The report states that the social media company has repeatedly breached privacy and competition laws, and also directs the parliament to impose statutory regulations on social media platforms

February 21, 2019 by Peoples Dispatch
Facebook
The report accused Facebook CEO, Mark Zuckerberg, of contempt of parliament for repeatedly declining to appear before the committee (Photo: AFP)

On February 18, the UK parliamentary committee published their 8th report on online disinformation and fake news, in which they slammed social media network Facebook for deliberately breaking privacy and competition laws and should urgently be subject to statutory regulation. The 108-page report, prepared by the UK Parliament Digital, Culture, Media and Sport Committee, was tabled after 18 months of investigation.

The final report said that the inquiry was based and built on the main issues highlighted in the interim report of the committee prepared in July 2018. The issues included the definition, role and legal liabilities of social media platforms, data misuse and targeting (based around Facebook), the Cambridge Analytica and Aggregate IQ allegations, political campaigning, Russian influence in political campaigns, the influence of Strategic Communication Laboratories in foreign elections, and digital literacy.

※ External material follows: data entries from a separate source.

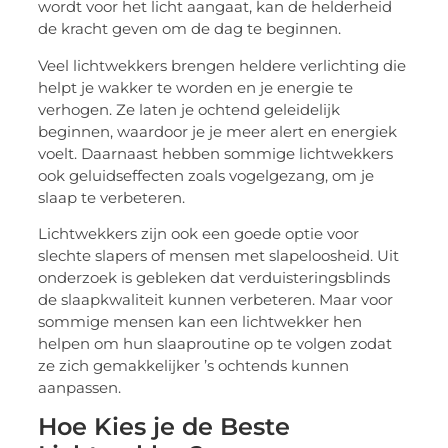
wordt voor het licht aangaat, kan de helderheid
de kracht geven om de dag te beginnen.
Veel lichtwekkers brengen heldere verlichting die
helpt je wakker te worden en je energie te
verhogen. Ze laten je ochtend geleidelijk
beginnen, waardoor je je meer alert en energiek
voelt. Daarnaast hebben sommige lichtwekkers
ook geluidseffecten zoals vogelgezang, om je
slaap te verbeteren.
Lichtwekkers zijn ook een goede optie voor
slechte slapers of mensen met slapeloosheid. Uit
onderzoek is gebleken dat verduisteringsblinds
de slaapkwaliteit kunnen verbeteren. Maar voor
sommige mensen kan een lichtwekker hen
helpen om hun slaaproutine op te volgen zodat
ze zich gemakkelijker ’s ochtends kunnen
aanpassen.
Hoe Kies je de Beste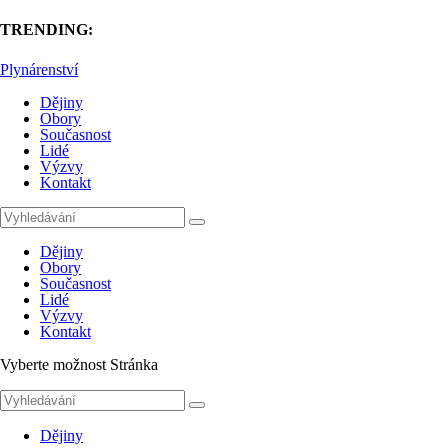
TRENDING:
Plynárenství
Dějiny
Obory
Současnost
Lidé
Výzvy
Kontakt
Dějiny
Obory
Současnost
Lidé
Výzvy
Kontakt
Vyberte možnost Stránka
Dějiny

The interim report also included evidence about Facebook’s knowledge of, and participation in, data-sharing from documents that the committee obtained from the tech company, Six4Three.

“Social media companies cannot hide behind the claim of being merely a ‘platform’ and maintain that they have no responsibility themselves in regulating the content of their sites,” the parliamentary report said.

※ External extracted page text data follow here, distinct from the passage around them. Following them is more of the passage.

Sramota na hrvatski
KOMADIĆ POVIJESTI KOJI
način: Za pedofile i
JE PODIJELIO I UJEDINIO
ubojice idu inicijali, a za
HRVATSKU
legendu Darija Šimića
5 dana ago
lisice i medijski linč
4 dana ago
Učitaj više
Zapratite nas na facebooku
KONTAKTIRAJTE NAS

According to The Guardian, the report accused Facebook CEO, Mark Zuckerberg, of being in contempt of parliament for refusing three separate demands to give evidence, and instead sending junior employees who were unable to answer the committee’s questions. It highlighted that the existing electoral law in UK is vulnerable to interference by hostile foreign actors, including agents of the Russian government, attempting to discredit democracy. The report suggested the British government to establish an independent investigation into “foreign influence, disinformation, funding, voter manipulation and the sharing of data” in the 2014 Scottish independence referendum, the 2016 European Union referendum and the 2017 general elections.

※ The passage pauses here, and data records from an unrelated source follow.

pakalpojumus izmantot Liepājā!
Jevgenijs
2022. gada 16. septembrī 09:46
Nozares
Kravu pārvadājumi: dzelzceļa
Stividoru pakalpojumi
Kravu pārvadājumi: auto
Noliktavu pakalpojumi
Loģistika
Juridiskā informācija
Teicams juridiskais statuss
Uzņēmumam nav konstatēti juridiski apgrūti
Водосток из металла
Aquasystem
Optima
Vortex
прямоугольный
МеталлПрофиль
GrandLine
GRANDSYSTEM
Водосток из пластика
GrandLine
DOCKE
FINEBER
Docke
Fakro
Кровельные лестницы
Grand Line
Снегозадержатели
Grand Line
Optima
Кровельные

Earlier in 2018, Facebook was also accused in the Cambridge Analytica scandal. It was found that the latter had harvested personal data of millions of people through their Facebook profiles, without their consent, and used it for political purposes, especially the 2016 US presidential elections.

But, meanwhile, an anonymous hacker exposed a project run by the firm, Integrity Initiative, for planting disinformation about the alleged “Russian influence” through journalist ‘clusters’ throughout Europe and the US. Since November 5, 2018, in three episodes, the hacker revealed that the British government had financed Integrity Initiative to spread anti-Russia propaganda and, thereby, influence the public, military and governments of a number of countries. The firm was also found to be involved in smear campaigns against major opposition political figures in the UK, including Jeremy Corbyn.